Local-First AI Data Analysis System
DataCamp built a comprehensive local data analyst application that runs entirely on-device using OpenClaw with Ollama for complete data privacy. The system accepts CSV datasets and optional supporting documents (PDF, TXT, Markdown), then performs multi-step analysis workflows to generate insights and visualizations without any external API calls.
Architecture and Workflow Implementation
The system operates through three core components: (1) Web interface (web_assistant.py) handling file uploads and creating run directories, (2) OpenClaw agent loading workspace skills and coordinating local tool execution, and (3) Analysis engine (main.py) reading datasets, inferring relevant columns, and generating charts. The workflow produces three key artifacts: trend_chart.png for visualizations, analysis_report.md for insights, and tool_trace.json for execution tracking.
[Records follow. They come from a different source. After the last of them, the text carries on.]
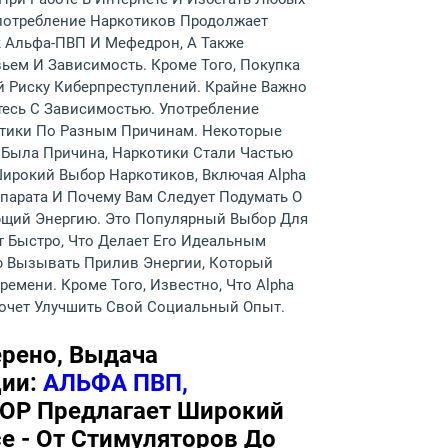
Употребление Наркотиков Продолжает
к Альфа-ПВП И Мефедрон, А Также
ьем И Зависимость. Кроме Того, Покупка
 Риску Киберпреступлений. Крайне Важно
тесь С Зависимостью. Употребление
отики По Разным Причинам. Некоторые
 Была Причина, Наркотики Стали Частью
Широкий Выбор Наркотиков, Включая Alpha
парата И Почему Вам Следует Подумать О
ий Энергию. Это Популярный Выбор Для
 Быстро, Что Делает Его Идеальным
ью Вызывать Прилив Энергии, Который
емени. Кроме Того, Известно, Что Alpha
Хочет Улучшить Свой Социальный Опыт.
ерено, Выдача
ции:
АЛЬФА ПВП,
OP Предлагает Широкий
е - От Стимуляторов До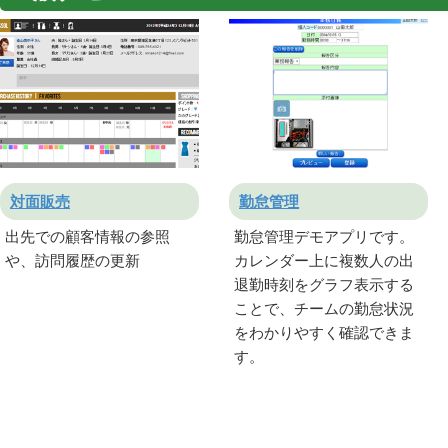
対面販売
勤怠管理
出先での顧客情報の参照
勤怠管理デモアプリです。
や、訪問履歴の更新
カレンダー上に複数人の出
退勤時刻をグラフ表示する
ことで、チームの勤怠状況
をわかりやすく確認できま
す。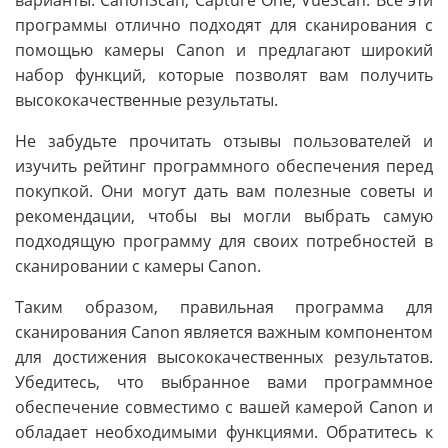
варианты: CanonScan, Capture One, VueScan. Все эти
программы отлично подходят для сканирования с
помощью камеры Canon и предлагают широкий
набор функций, которые позволят вам получить
высококачественные результаты.
Не забудьте прочитать отзывы пользователей и
изучить рейтинг программного обеспечения перед
покупкой. Они могут дать вам полезные советы и
рекомендации, чтобы вы могли выбрать самую
подходящую программу для своих потребностей в
сканировании с камеры Canon.
Таким образом, правильная программа для
сканирования Canon является важным компонентом
для достижения высококачественных результатов.
Убедитесь, что выбранное вами программное
обеспечение совместимо с вашей камерой Canon и
обладает необходимыми функциями. Обратитесь к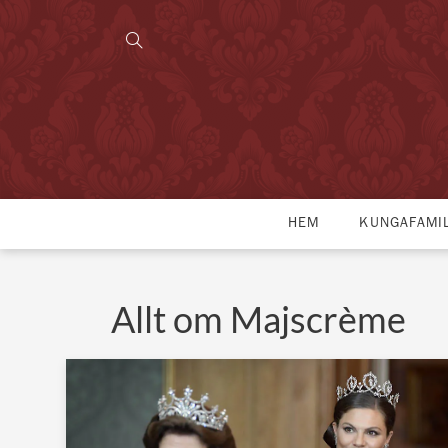
HEM
KUNGAFAMI
Allt om Majscrème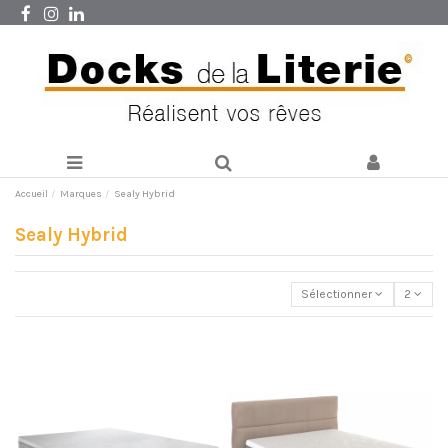
Accueil
Marques
Sealy Hybrid
Sealy Hybrid
Sélectionner
2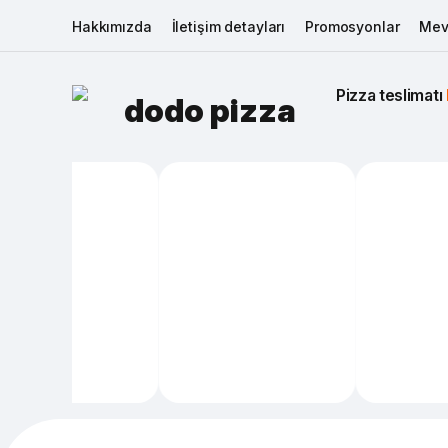
Hakkımızda
İletişim detayları
Promosyonlar
Mev
Pizza teslimatı 
dodo pizza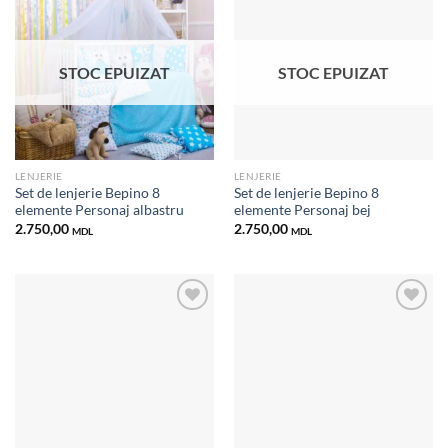
Добавить
Добавить
в список
в список
STOC EPUIZAT
STOC EPUIZAT
желаний
желаний
LENJERIE
LENJERIE
Set de lenjerie Bepino 8
Set de lenjerie Bepino 8
elemente Personaj albastru
elemente Personaj bej
2.750,00
2.750,00
MDL
MDL
Добавить
Добавить
в список
в список
желаний
желаний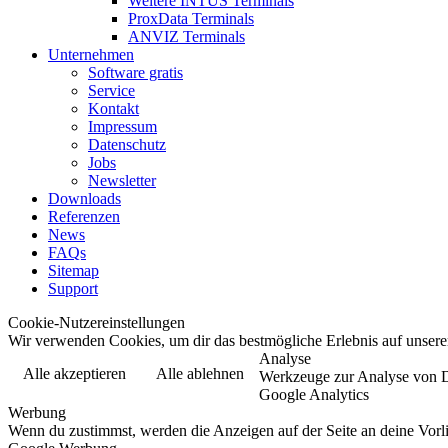
Weitere INTUS Terminals
ProxData Terminals
ANVIZ Terminals
Unternehmen
Software gratis
Service
Kontakt
Impressum
Datenschutz
Jobs
Newsletter
Downloads
Referenzen
News
FAQs
Sitemap
Support
Cookie-Nutzereinstellungen
Wir verwenden Cookies, um dir das bestmögliche Erlebnis auf unserer
Analyse
Alle akzeptieren
Alle ablehnen
Werkzeuge zur Analyse von Dat
Google Analytics
Werbung
Wenn du zustimmst, werden die Anzeigen auf der Seite an deine Vorl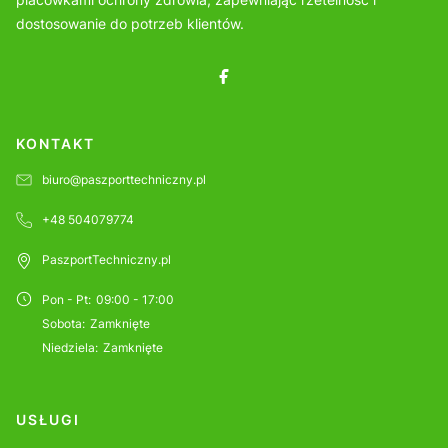
dostosowanie do potrzeb klientów.
KONTAKT
biuro@paszporttechniczny.pl
+48 504079774
PaszportTechniczny.pl
Pon - Pt
:
09:00 - 17:00
Sobota
:
Zamknięte
Niedziela
:
Zamknięte
USŁUGI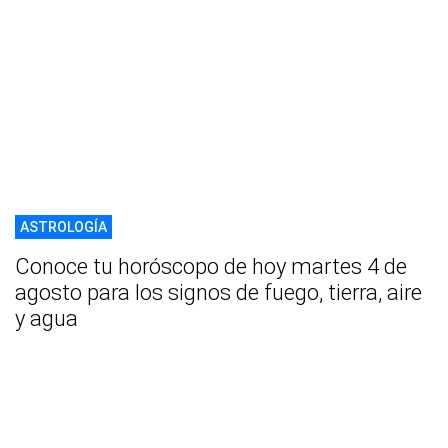
ASTROLOGÍA
Conoce tu horóscopo de hoy martes 4 de
agosto para los signos de fuego, tierra, aire
y agua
Technical Setup and Configuration
Implementation requires OpenClaw installation (curl -fsSL https://openclaw.ai/install.sh | bash), Ollama setup with qwen3:8b model (brew install ollama; ollama pull qwen3:8b), and local configuration through .openclaw-local/openclaw.json pointing to the local Ollama instance at http://127.0.0.1:11434/v1. The system uses Docker container isolation and runs OpenClaw as non-root user for security.
Privacy and Performance Benefits
This architecture provides complete data privacy as all processing occurs locally, with no data transmitted to external services. The system works offline once models are downloaded, offers full transparency with inspectable execution traces, and delivers agent-style multi-step workflows triggered by single user requests. This approach is especially valuable for sensitive financial reports, legal documents, or any scenario where cloud AI solutions are unacceptable due to privacy requirements.